─── Records to use

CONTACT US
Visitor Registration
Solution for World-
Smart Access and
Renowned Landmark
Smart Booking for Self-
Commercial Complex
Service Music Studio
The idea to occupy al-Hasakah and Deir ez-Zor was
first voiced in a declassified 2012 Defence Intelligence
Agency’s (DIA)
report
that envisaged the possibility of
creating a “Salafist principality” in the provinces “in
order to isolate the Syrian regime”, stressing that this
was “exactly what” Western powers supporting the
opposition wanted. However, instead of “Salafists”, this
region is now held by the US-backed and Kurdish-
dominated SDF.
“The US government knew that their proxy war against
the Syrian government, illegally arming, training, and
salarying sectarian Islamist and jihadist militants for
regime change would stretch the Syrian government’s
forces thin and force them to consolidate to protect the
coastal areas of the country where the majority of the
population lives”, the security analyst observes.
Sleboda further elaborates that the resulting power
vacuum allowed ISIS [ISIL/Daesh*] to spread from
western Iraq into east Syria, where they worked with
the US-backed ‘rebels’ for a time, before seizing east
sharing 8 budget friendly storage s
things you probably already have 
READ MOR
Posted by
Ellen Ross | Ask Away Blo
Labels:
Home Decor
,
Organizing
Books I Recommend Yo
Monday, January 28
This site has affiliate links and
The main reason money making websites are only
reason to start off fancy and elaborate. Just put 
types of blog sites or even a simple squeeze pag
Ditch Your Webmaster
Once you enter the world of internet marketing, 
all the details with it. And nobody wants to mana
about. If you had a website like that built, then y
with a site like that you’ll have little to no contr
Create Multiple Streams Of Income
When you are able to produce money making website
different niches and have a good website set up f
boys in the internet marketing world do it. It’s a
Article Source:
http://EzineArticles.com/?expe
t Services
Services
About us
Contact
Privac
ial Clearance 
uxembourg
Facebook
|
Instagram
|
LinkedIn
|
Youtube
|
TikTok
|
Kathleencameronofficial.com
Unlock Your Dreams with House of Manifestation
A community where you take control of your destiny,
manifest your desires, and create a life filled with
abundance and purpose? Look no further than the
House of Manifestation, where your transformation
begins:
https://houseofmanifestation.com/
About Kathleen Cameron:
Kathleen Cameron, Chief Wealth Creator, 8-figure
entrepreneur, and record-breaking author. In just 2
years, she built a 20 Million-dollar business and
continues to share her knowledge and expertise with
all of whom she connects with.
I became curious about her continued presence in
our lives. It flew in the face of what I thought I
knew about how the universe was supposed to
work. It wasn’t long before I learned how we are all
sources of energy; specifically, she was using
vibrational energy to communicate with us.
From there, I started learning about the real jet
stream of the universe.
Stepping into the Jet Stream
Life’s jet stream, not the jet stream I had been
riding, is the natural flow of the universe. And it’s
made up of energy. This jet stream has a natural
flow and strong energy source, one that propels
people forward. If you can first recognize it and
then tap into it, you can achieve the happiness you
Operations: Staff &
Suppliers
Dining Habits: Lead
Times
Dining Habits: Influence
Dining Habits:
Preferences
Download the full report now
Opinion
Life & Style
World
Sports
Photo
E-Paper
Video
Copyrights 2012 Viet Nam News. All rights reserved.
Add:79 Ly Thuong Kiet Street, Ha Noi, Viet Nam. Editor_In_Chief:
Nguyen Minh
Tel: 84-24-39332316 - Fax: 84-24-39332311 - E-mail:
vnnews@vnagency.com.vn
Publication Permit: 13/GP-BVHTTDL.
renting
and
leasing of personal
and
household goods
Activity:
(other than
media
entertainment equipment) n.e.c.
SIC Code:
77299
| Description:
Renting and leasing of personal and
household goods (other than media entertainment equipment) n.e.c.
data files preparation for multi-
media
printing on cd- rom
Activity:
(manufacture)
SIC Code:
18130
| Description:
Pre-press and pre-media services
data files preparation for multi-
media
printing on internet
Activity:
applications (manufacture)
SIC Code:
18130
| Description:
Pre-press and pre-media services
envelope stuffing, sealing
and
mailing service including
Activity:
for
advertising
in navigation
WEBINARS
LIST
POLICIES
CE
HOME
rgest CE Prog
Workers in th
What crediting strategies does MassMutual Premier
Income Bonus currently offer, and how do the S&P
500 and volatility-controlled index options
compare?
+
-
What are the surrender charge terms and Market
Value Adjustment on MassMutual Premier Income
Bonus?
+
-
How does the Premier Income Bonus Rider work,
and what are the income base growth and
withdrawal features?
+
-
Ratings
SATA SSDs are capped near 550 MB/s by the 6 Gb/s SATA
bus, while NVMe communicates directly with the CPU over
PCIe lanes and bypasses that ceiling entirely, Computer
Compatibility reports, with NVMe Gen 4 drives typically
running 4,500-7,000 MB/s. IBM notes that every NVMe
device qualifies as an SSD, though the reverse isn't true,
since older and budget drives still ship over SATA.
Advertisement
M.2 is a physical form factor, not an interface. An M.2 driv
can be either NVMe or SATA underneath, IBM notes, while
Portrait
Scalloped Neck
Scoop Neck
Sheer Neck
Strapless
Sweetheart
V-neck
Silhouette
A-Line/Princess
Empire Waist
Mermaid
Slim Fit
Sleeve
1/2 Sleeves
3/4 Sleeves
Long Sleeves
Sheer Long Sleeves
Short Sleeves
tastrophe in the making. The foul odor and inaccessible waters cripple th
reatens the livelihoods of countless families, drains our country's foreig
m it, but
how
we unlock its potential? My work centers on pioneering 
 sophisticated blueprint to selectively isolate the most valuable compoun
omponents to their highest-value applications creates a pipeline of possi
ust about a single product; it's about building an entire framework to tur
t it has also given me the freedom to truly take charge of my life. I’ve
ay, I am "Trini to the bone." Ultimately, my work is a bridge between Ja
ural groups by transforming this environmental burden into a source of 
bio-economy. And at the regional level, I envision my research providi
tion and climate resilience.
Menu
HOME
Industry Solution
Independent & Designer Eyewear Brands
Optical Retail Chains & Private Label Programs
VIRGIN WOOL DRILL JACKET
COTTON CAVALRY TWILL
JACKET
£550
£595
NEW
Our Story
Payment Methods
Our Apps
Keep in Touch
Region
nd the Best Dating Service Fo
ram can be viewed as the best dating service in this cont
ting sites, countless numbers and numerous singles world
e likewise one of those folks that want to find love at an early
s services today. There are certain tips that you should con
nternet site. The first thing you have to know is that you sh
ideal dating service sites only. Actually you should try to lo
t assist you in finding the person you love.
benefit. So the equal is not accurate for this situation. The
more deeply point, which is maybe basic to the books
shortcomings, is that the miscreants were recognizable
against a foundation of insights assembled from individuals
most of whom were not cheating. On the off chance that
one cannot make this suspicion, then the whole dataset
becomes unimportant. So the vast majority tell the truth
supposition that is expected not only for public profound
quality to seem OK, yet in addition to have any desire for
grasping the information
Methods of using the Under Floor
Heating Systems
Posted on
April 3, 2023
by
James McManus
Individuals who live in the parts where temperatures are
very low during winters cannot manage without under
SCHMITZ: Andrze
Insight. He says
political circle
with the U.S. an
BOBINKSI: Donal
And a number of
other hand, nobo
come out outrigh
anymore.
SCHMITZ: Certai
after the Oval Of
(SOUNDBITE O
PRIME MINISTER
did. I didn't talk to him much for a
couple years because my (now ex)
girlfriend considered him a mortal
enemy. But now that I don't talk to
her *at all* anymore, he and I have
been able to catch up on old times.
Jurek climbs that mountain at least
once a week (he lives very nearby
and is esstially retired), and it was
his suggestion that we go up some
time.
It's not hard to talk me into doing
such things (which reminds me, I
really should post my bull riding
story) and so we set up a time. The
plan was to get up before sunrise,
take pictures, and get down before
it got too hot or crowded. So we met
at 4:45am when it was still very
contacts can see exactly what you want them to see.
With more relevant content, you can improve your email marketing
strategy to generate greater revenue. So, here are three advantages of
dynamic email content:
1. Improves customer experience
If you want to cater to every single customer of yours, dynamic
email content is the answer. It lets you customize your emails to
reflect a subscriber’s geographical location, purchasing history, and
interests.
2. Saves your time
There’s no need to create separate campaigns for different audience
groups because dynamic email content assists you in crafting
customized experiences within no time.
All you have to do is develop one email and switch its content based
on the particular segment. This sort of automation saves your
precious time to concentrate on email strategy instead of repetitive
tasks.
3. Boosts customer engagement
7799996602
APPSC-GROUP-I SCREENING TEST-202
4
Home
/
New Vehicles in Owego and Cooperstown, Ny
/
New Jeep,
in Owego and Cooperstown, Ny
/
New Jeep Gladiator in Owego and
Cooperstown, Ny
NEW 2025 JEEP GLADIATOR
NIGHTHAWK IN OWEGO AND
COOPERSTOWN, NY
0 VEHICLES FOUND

──────

[Required work]
In the records above, which lines hold the string "things"? Copy each one.

[Task output]
things you probably already have 
such things (which reminds me, I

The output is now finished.